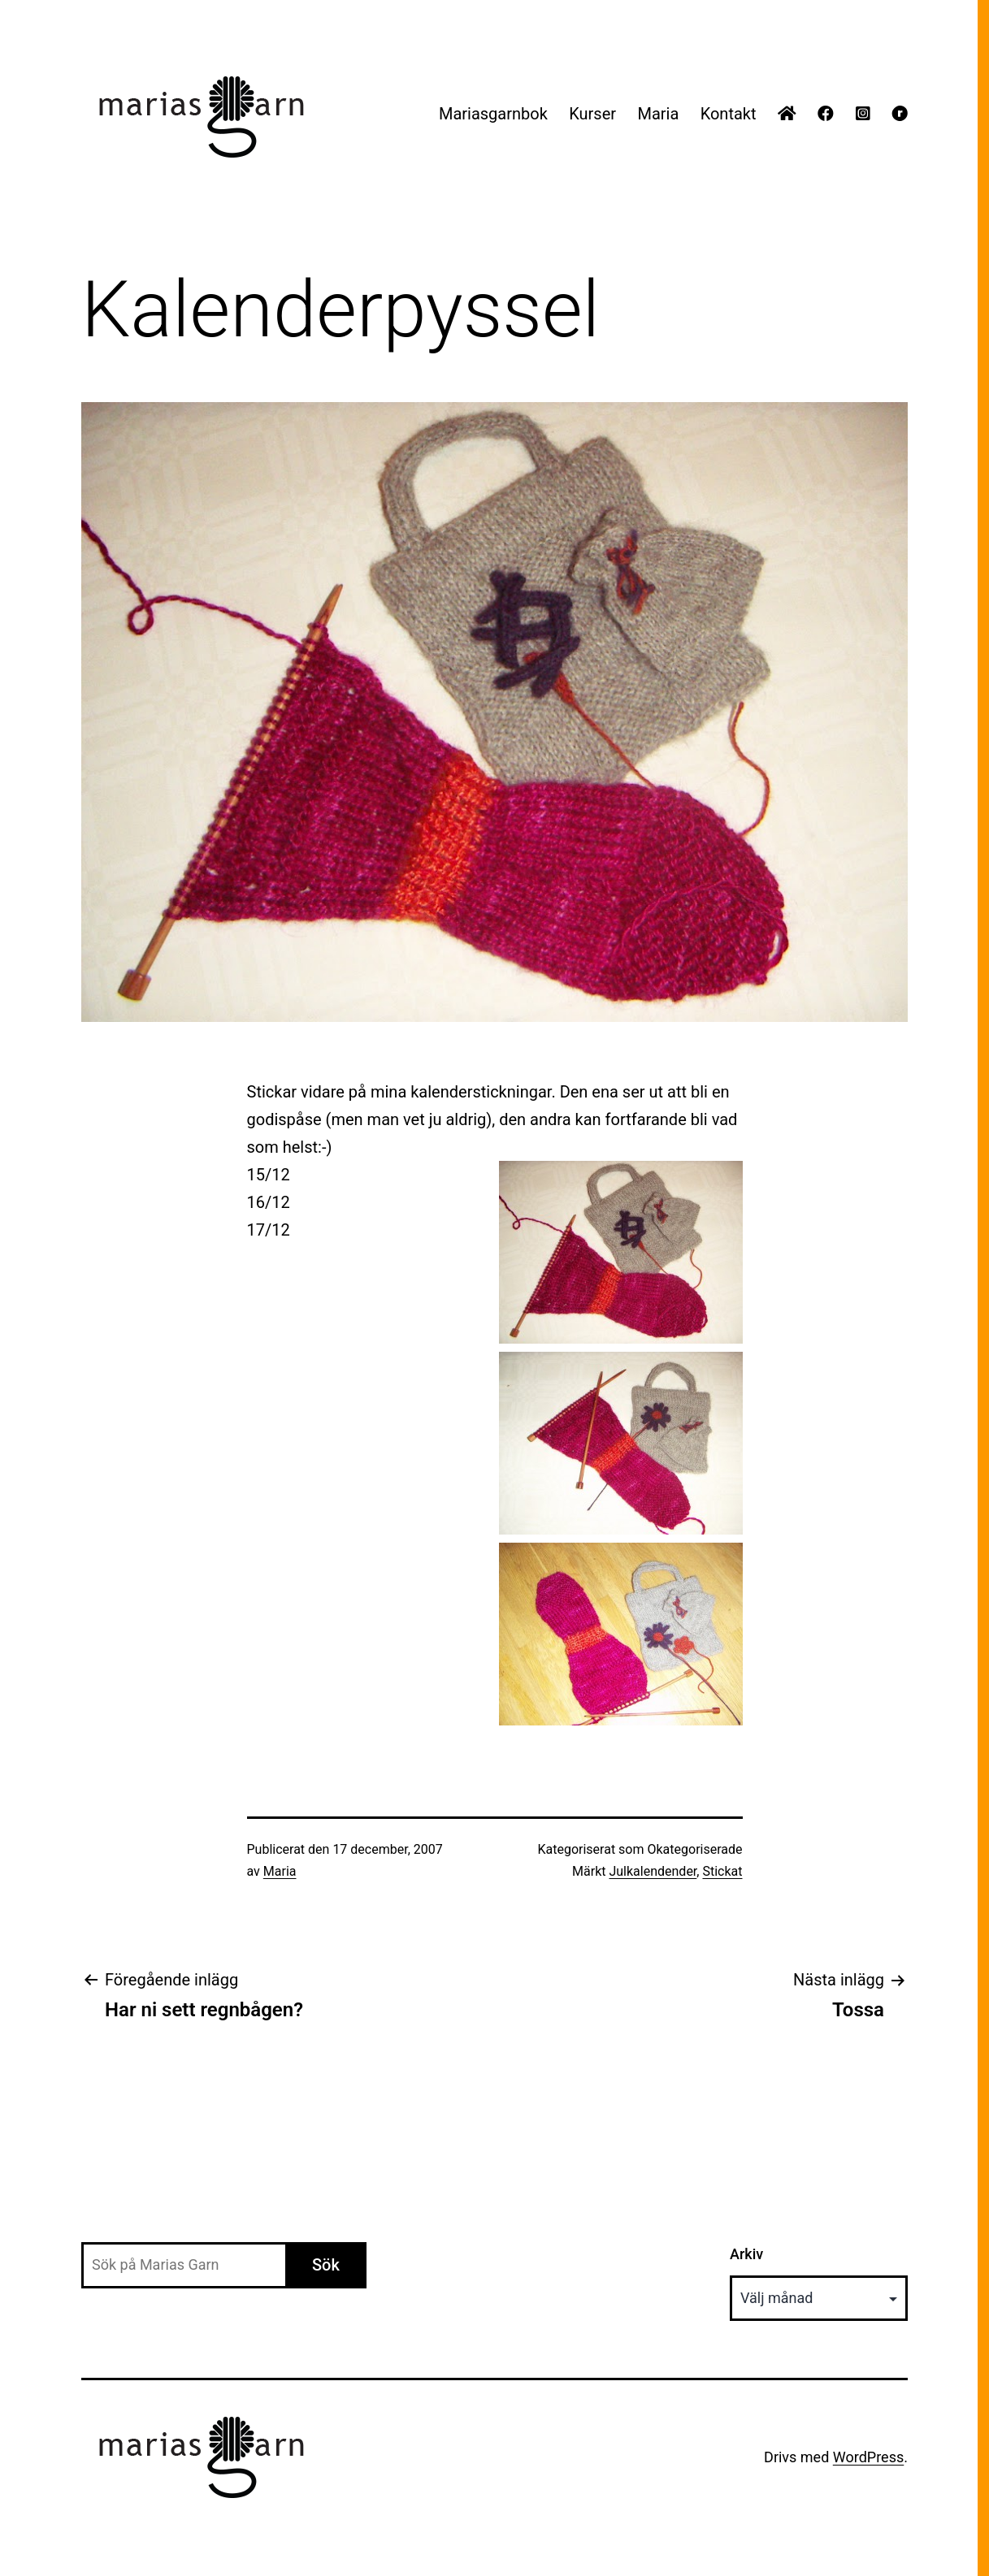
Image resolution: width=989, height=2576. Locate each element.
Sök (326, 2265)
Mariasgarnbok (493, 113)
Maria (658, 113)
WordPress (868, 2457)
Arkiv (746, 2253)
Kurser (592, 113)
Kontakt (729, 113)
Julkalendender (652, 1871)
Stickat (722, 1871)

• • •

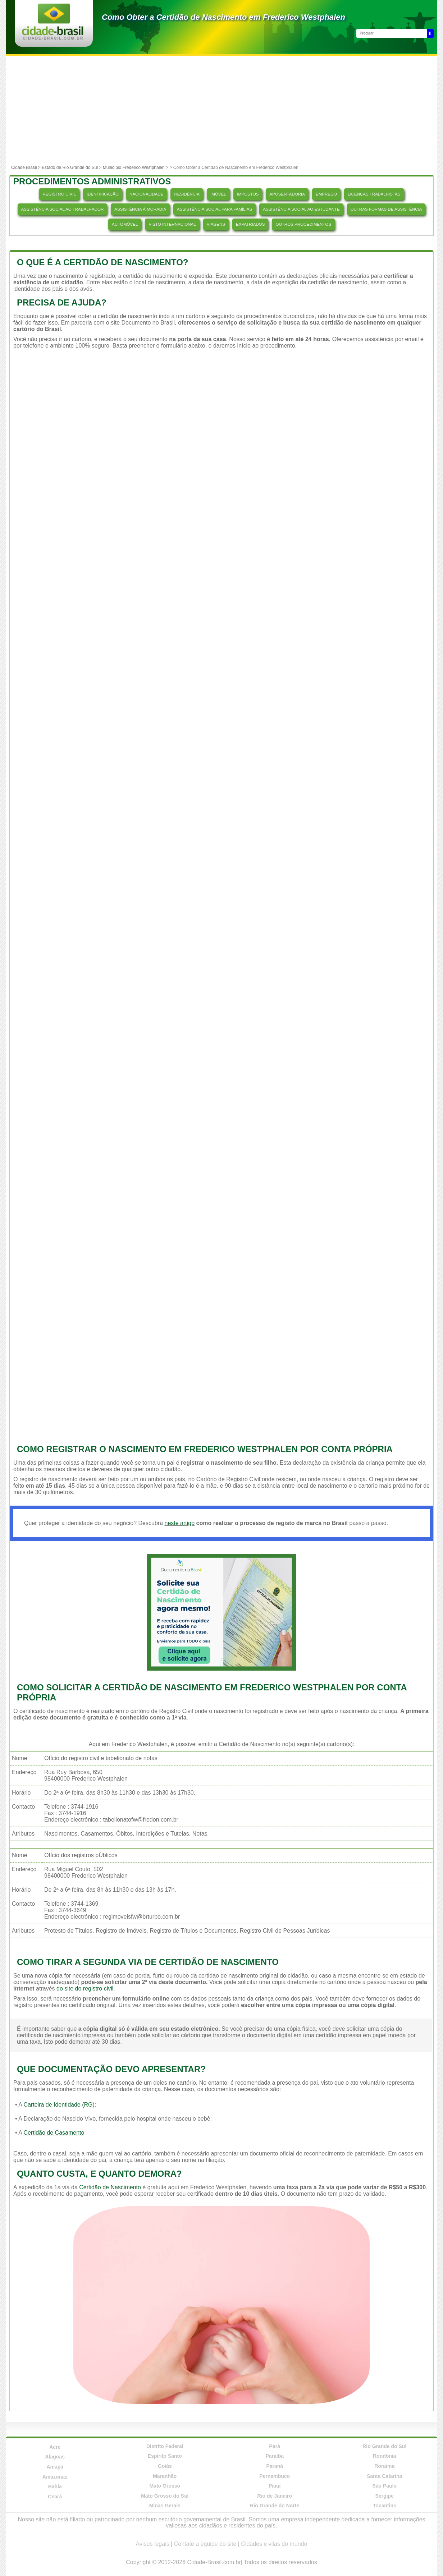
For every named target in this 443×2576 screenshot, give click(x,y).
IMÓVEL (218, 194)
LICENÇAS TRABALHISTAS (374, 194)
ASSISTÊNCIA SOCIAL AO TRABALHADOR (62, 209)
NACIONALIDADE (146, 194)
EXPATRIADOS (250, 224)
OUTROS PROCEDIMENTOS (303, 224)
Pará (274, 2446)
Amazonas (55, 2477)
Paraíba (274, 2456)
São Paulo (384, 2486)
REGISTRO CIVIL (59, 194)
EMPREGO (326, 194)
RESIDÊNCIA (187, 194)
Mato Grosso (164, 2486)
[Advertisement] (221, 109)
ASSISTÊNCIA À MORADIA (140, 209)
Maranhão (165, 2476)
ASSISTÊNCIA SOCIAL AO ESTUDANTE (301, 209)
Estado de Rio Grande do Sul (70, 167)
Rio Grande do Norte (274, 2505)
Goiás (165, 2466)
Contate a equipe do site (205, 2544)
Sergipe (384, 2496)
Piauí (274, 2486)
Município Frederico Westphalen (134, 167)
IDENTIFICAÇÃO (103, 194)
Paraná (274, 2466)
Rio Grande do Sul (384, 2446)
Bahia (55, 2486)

• • •

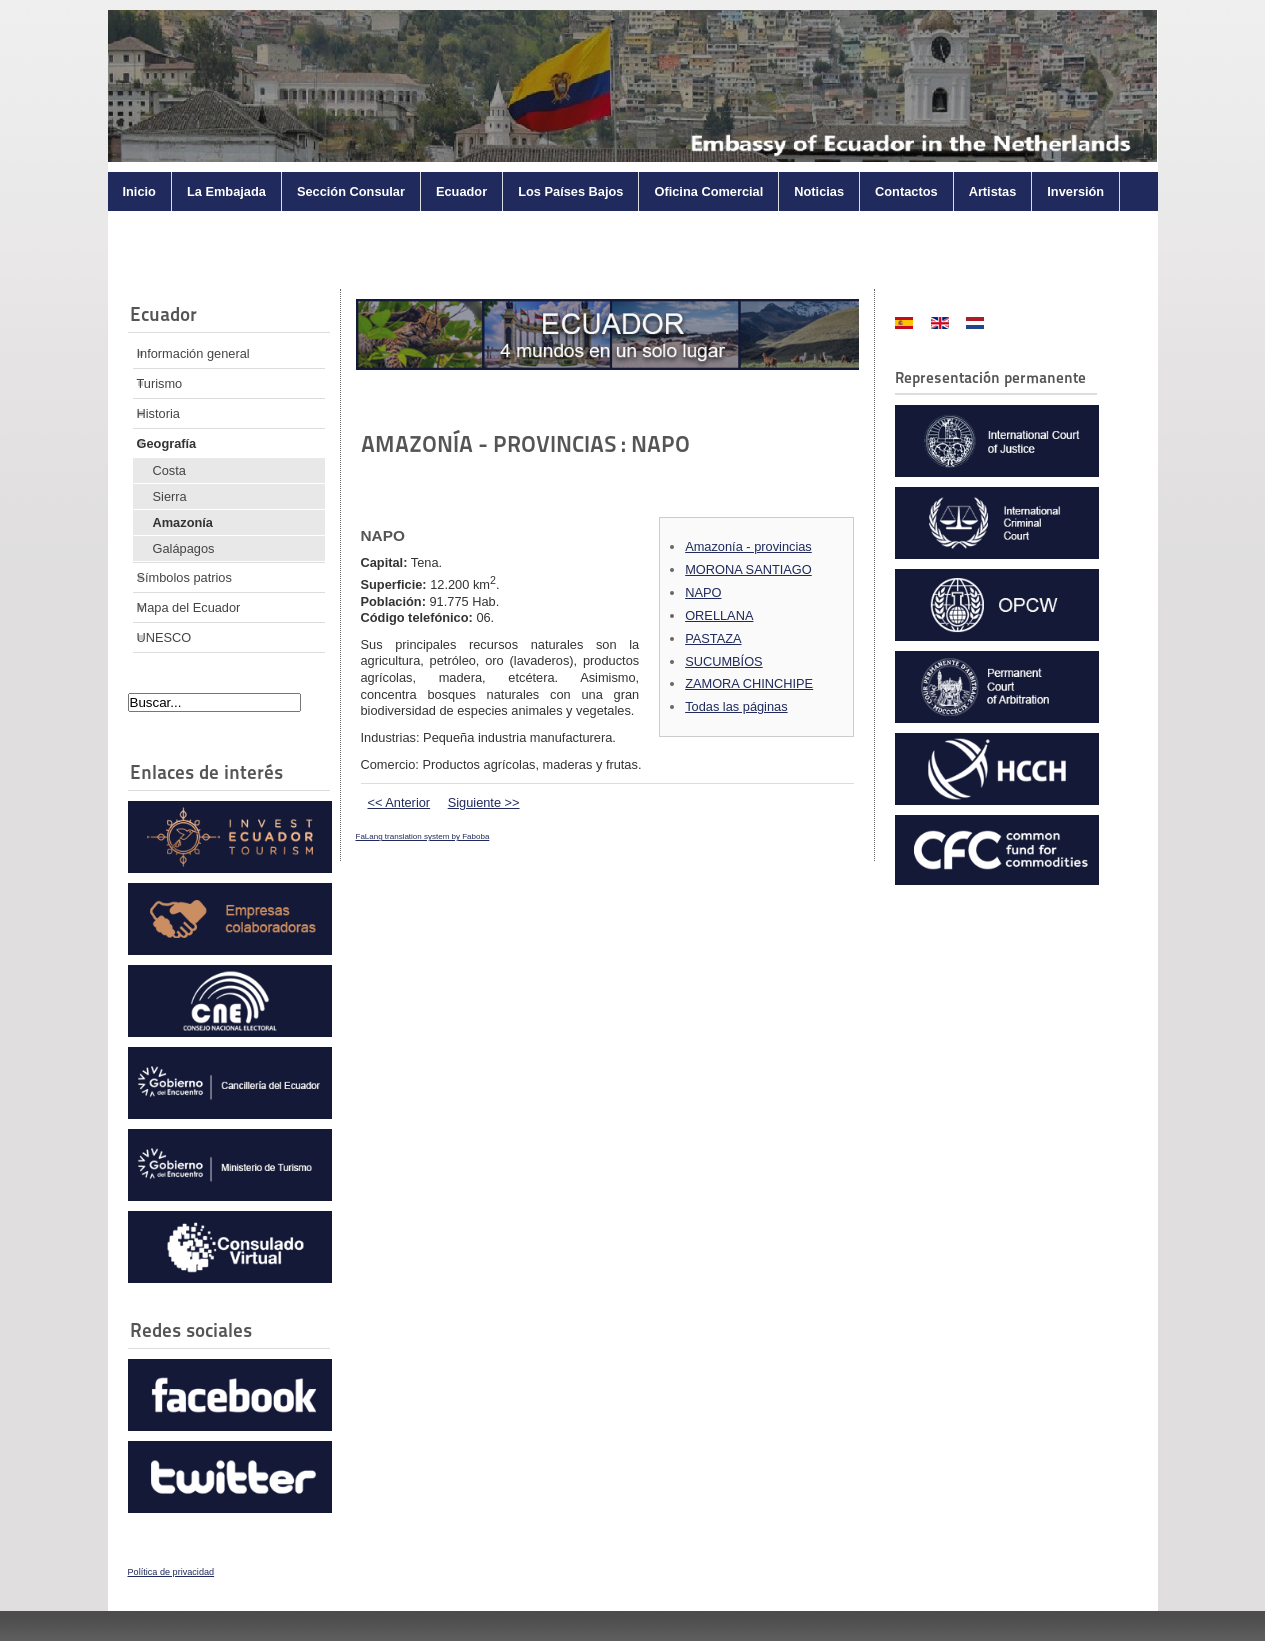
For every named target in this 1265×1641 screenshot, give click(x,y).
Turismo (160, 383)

• • •

#### TASK BRIEF
The response should hold exactly the lines starting at the line with "For every named target in this 443×2576" and ending at the line with "Bahia (55, 2486)", and no other line of the material above.

#### TASK OUTPUT
For every named target in this 443×2576 screenshot, give click(x,y).
IMÓVEL (218, 194)
LICENÇAS TRABALHISTAS (374, 194)
ASSISTÊNCIA SOCIAL AO TRABALHADOR (62, 209)
NACIONALIDADE (146, 194)
EXPATRIADOS (250, 224)
OUTROS PROCEDIMENTOS (303, 224)
Pará (274, 2446)
Amazonas (55, 2477)
Paraíba (274, 2456)
São Paulo (384, 2486)
REGISTRO CIVIL (59, 194)
EMPREGO (326, 194)
RESIDÊNCIA (187, 194)
Mato Grosso (164, 2486)
[Advertisement] (221, 109)
ASSISTÊNCIA À MORADIA (140, 209)
Maranhão (165, 2476)
ASSISTÊNCIA SOCIAL AO ESTUDANTE (301, 209)
Estado de Rio Grande do Sul (70, 167)
Rio Grande do Norte (274, 2505)
Goiás (165, 2466)
Contate a equipe do site (205, 2544)
Sergipe (384, 2496)
Piauí (274, 2486)
Município Frederico Westphalen (134, 167)
IDENTIFICAÇÃO (103, 194)
Paraná (274, 2466)
Rio Grande do Sul (384, 2446)
Bahia (55, 2486)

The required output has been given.